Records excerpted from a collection
# # # #

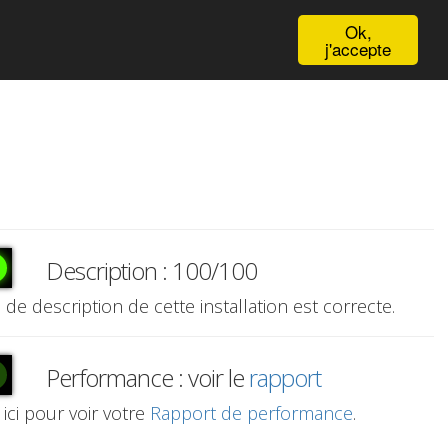
English
Ok,
j'accepte
Description : 100/100
e de description de cette installation est correcte.
Performance : voir le
rapport
 ici pour voir votre
Rapport de performance
.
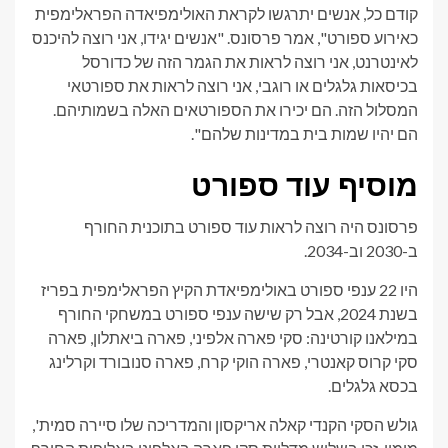
קודם כל, אנשים יתרגשו לקראת האולימפיאדה הפראלימפית
כאירוע ספורט", אמר פרסונס. "אנשים יגידו, אני רוצה להיכנס
לאינטרנט, אני רוצה לראות את הגמר הזה של כדורסל
בכיסאות גלגלים או רוגבי, אני רוצה לראות את ספורטאי
המסלול הזה. הם יכירו את הספורטאים האלה בשמותיהם.
הם יהיו שמות בית במדינות שלהם".
מוסיף עוד ספורט
פרסונס היה רוצה לראות עוד ספורט בתוכנית החורף
ב-2030 וב-2034.
היו 22 ענפי ספורט באולימפיאדת הקיץ הפראלימפית בפריז
בשנת 2024, אבל רק שישה ענפי ספורט במשחקי החורף
במילאנו קורטינה: סקי פארה אלפיני, פארה ביאתלון, פארה
סקי קרוס קאנטרי, פארה הוקי קרח, פארה סנובורד וקרלינג
בכסא גלגלים.
גולש הסקי הקנדי קאלה אריקסון והמדריכה שלו סיירה סמית',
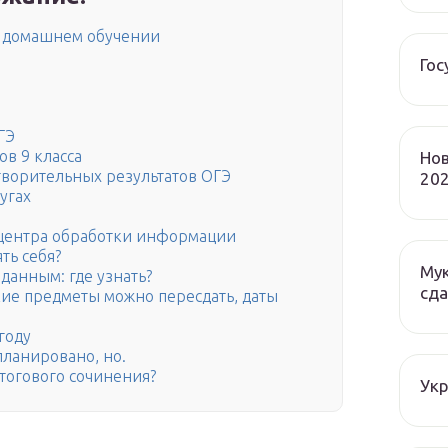
а домашнем обучении
Гос
ГЭ
в 9 класса
Нов
творительных результатов ОГЭ
202
угах
центра обработки информации
ть себя?
Мук
данным: где узнать?
сда
кие предметы можно пересдать, даты
году
планировано, но.
итогового сочинения?
Ук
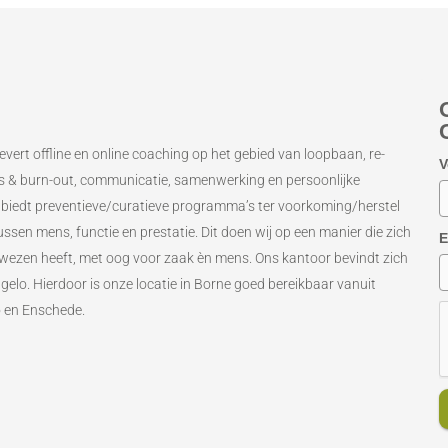
evert offline en online coaching op het gebied van loopbaan, re-
V
ess & burn-out, communicatie, samenwerking en persoonlijke
 biedt preventieve/curatieve programma’s ter voorkoming/herstel
ssen mens, functie en prestatie. Dit doen wij op een manier die zich
E
bewezen heeft, met oog voor zaak èn mens. Ons kantoor bevindt zich
ngelo. Hierdoor is onze locatie in Borne goed bereikbaar vanuit
o en Enschede.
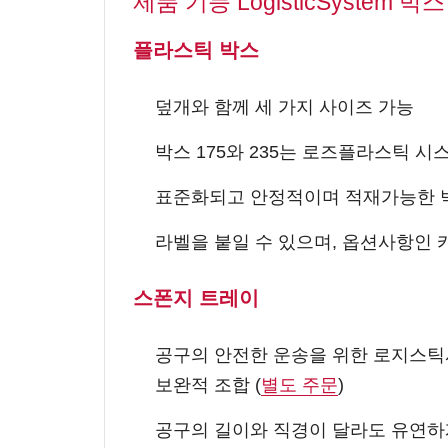
제품 기능 LogisticSystem 박스
플라스틱 박스
덮개와 함께 세 가지 사이즈 가능
박스 175와 235는 로즈플라스틱 
표준화되고 안정적이며 적재가능한 
라벨을 붙일 수 있으며, 옵션사항인
스폰지 트레이
공구의 안전한 운송을 위한 로지스틱시
보완적 조합 (
별도 주문
)
공구의 길이와 직경이 달라도 유연하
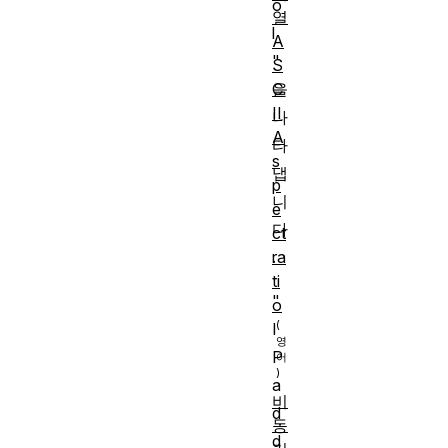
o
열
l
A
"
S
C
을
II
나
A
타
s
냅
p
니
e
다
ct
ra
.
ti
"
o
I
P
a
비
d
동
d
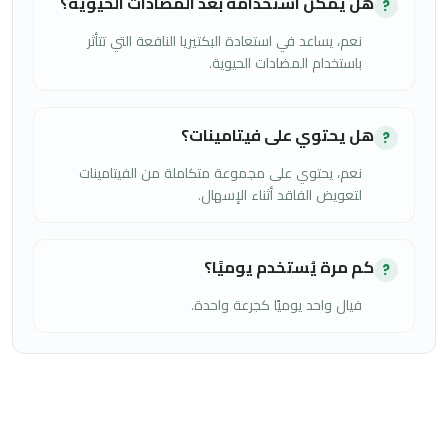
هل يمكن استخدامه بعد المضادات الحيوية؟
?
نعم، يساعد في استعادة البكتيريا النافعة التي تتأثر
باستخدام المضادات الحيوية.
هل يحتوي على فيتامينات؟
?
نعم، يحتوي على مجموعة متكاملة من الفيتامينات
لتعويض الفاقد أثناء الإسهال.
كم مرة يُستخدم يوميًا؟
?
فيال واحد يوميًا كجرعة واحدة.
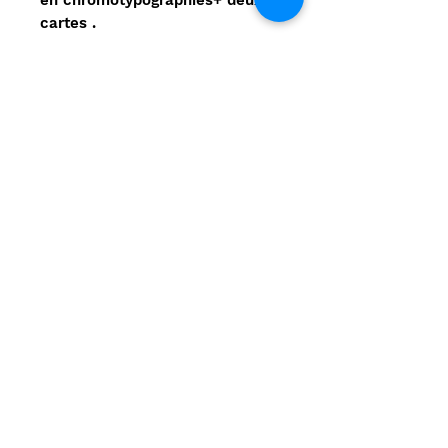
cartes .
Très bon état, intérieur frais,
reliure propre de menus
frottements aux mors et coiffes
sans gravité .
Auteur
Verne Jules
Commentaire
Aucun avis pour le moment
Partagez votre expérience, soyez
le premier à laisser un avis.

# # # #

» **What is being asked**:
Restate the records above word for word, without the pictures.

» **Answer box**:
English
Ok,
j'accepte
Description : 100/100
e de description de cette installation est correcte.
Performance : voir le
rapport
 ici pour voir votre
Rapport de performance
.
קודם כל, אנשים יתרגשו לקראת האולימפיאדה הפראלימפית
כאירוע ספורט", אמר פרסונס. "אנשים יגידו, אני רוצה להיכנס
לאינטרנט, אני רוצה לראות את הגמר הזה של כדורסל
בכיסאות גלגלים או רוגבי, אני רוצה לראות את ספורטאי
המסלול הזה. הם יכירו את הספורטאים האלה בשמותיהם.
הם יהיו שמות בית במדינות שלהם".
מוסיף עוד ספורט
פרסונס היה רוצה לראות עוד ספורט בתוכנית החורף
ב-2030 וב-2034.
היו 22 ענפי ספורט באולימפיאדת הקיץ הפראלימפית בפריז
בשנת 2024, אבל רק שישה ענפי ספורט במשחקי החורף
במילאנו קורטינה: סקי פארה אלפיני, פארה ביאתלון, פארה
סקי קרוס קאנטרי, פארה הוקי קרח, פארה סנובורד וקרלינג
בכסא גלגלים.
גולש הסקי הקנדי קאלה אריקסון והמדריכה שלו סיירה סמית',
а домашнем обучении
Гос
ГЭ
в 9 класса
Нов
творительных результатов ОГЭ
202
угах
центра обработки информации
ть себя?
Мук
данным: где узнать?
сда
кие предметы можно пересдать, даты
году
планировано, но.
итогового сочинения?
Ук
evert offline en online coaching op het gebied van loopbaan, re-
V
ess & burn-out, communicatie, samenwerking en persoonlijke
 biedt preventieve/curatieve programma’s ter voorkoming/herstel
ssen mens, functie en prestatie. Dit doen wij op een manier die zich
E
bewezen heeft, met oog voor zaak èn mens. Ons kantoor bevindt zich
ngelo. Hierdoor is onze locatie in Borne goed bereikbaar vanuit
o en Enschede.
제품 기능 LogisticSystem 박스
플라스틱 박스
덮개와 함께 세 가지 사이즈 가능
박스 175와 235는 로즈플라스틱 
표준화되고 안정적이며 적재가능한 
라벨을 붙일 수 있으며, 옵션사항인
스폰지 트레이
공구의 안전한 운송을 위한 로지스틱시
보완적 조합 (
별도 주문
)
공구의 길이와 직경이 달라도 유연하
o
열
l
A
"
S
C
을
II
나
A
타
s
냅
p
니
e
다
ct
ra
.
ti
"
o
I
P
a
비
d
동
d
هل يمكن استخدامه بعد المضادات الحيوية؟
?
نعم، يساعد في استعادة البكتيريا النافعة التي تتأثر
باستخدام المضادات الحيوية.
هل يحتوي على فيتامينات؟
?
نعم، يحتوي على مجموعة متكاملة من الفيتامينات
لتعويض الفاقد أثناء الإسهال.
كم مرة يُستخدم يوميًا؟
?
فيال واحد يوميًا كجرعة واحدة.
cartes .
Très bon état, intérieur frais,
reliure propre de menus
frottements aux mors et coiffes
sans gravité .
Auteur
Verne Jules
Commentaire
Aucun avis pour le moment
Partagez votre expérience, soyez
le premier à laisser un avis.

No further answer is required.